Le visage de Mélanie s’effaça progressivement des souvenirs de Rupert. Elle l’avait quitté pour toujours, sans préavis ni scandale, juste sur la pointe des pieds. Rupert n’avait pas vu le coup venir, trop occupé à compiler les données surprenantes de la sonde américaine et à en tirer de nouvelles théories sur la genèse du système solaire. Il ne s’était pas aperçu de ses absences prolongées, de ses voyages répétés à Amsterdam, sous prétexte d’un vernissage important ou d’une exposition inédite. Rupert avait progressivement remplacé la vie de couple par un travail acharné, des nuits sans sommeil, des heures de calcul et d’analyse, loin du foyer marital, perdu dans son laboratoire. Ses collègues, son responsable hiérarchique, son père et sa belle-mère, tous l’avaient alerté des risques de surmenage, de faillite familiale et de perte de l’essentiel au profit d’une quête d’absolu. Une variable vite écartée par Rupert.
La forêt accueillait Rupert dans ses mailles confortables.
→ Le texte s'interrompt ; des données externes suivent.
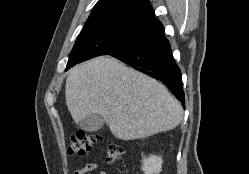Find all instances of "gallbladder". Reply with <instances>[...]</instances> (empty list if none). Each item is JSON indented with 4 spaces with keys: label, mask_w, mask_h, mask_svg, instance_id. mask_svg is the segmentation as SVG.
Wrapping results in <instances>:
<instances>
[{
    "label": "gallbladder",
    "mask_w": 249,
    "mask_h": 174,
    "mask_svg": "<svg viewBox=\"0 0 249 174\" xmlns=\"http://www.w3.org/2000/svg\"><path fill=\"white\" fill-rule=\"evenodd\" d=\"M104 119L102 116L98 114H91L89 116L84 117L79 122V127L88 132H94L101 129L104 125Z\"/></svg>",
    "instance_id": "gallbladder-1"
}]
</instances>
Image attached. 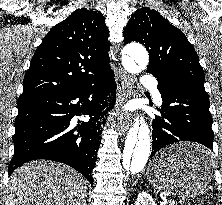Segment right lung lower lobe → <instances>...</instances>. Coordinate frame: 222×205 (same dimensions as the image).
Here are the masks:
<instances>
[{"label": "right lung lower lobe", "mask_w": 222, "mask_h": 205, "mask_svg": "<svg viewBox=\"0 0 222 205\" xmlns=\"http://www.w3.org/2000/svg\"><path fill=\"white\" fill-rule=\"evenodd\" d=\"M115 97L114 73L109 72L69 92L19 98L9 175L25 162L47 159L73 167L92 184L102 132L97 119L113 107ZM75 114L90 120L74 127Z\"/></svg>", "instance_id": "right-lung-lower-lobe-1"}]
</instances>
Les arbres l’invitaient à poursuivre sa route, à oublier les fantômes du passé. Le vent lui soufflait de nouvelles équations, plus simples que les postulats poussiéreux de ses collègues aveuglés par le conformisme et le modèle général. L’odeur des fougères le ramenait au début, à l’essence même de la matière, une perception finalement dépendante de l’observateur et non de l’observation.
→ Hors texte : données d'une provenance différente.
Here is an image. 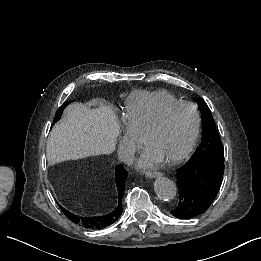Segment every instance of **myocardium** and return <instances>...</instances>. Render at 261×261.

La nuit tombait lentement, laissant le ciel nuageux découvrir une Lune presque pleine. Rupert chassa ses derniers souvenirs pénibles, ceux de sa mise en congés pour d’obscures raisons, de son départ précipité pour Nottingham où l’attendaient les experts médicaux spécialisés dans la surchauffe de neurones. Il occulta son arrivée à la gare, le sentiment étrange de se retrouver perdu dans le troupeau aveugle, au milieu des consommateurs d’idées digérées à l’avance et de croyances délivrées en boucle par la télévision ou la publicité. Rupert préféra conserver l’image de ce chauffeur de taxi, un vieil Hindou, qui l’avait amené sans poser de questions, à trente kilomètres de la civilisation, au bord de la forêt. « Bonne chance dans votre quête, vous trouverez la voie » lui avait seulement dit l’homme d’un autre âge, en lui prenant les mains dans les siennes.
Rupert sentit les premiers signes de fatigue assaillir son corps. La forêt commença à bruisser, une sorte d’invitation à la pause. Il se sentit rompu mais l’esprit clair. Les équations devenaient évidentes, telles une musique inspirée, un chant incantatoire. Les arbres cachaient un peu la Lune, le vent sifflait dans les feuilles, le sol bougeait en douceur, la végétation sentait la terre et le mouillé. L’univers prenait forme, loin des ronds, des carrés, des symboles grecs ou de la table des éléments chimiques. « Je ne peux pas être le seul à voir tout aussi clair » pensa Rupert dans un ultime effort. La nuit remplit l’espace forestier, une chouette commença à hululer. Rupert s’allongea sur son lit de mousse et de fougères puis laissa la forêt lui raconter l’avant et l’après.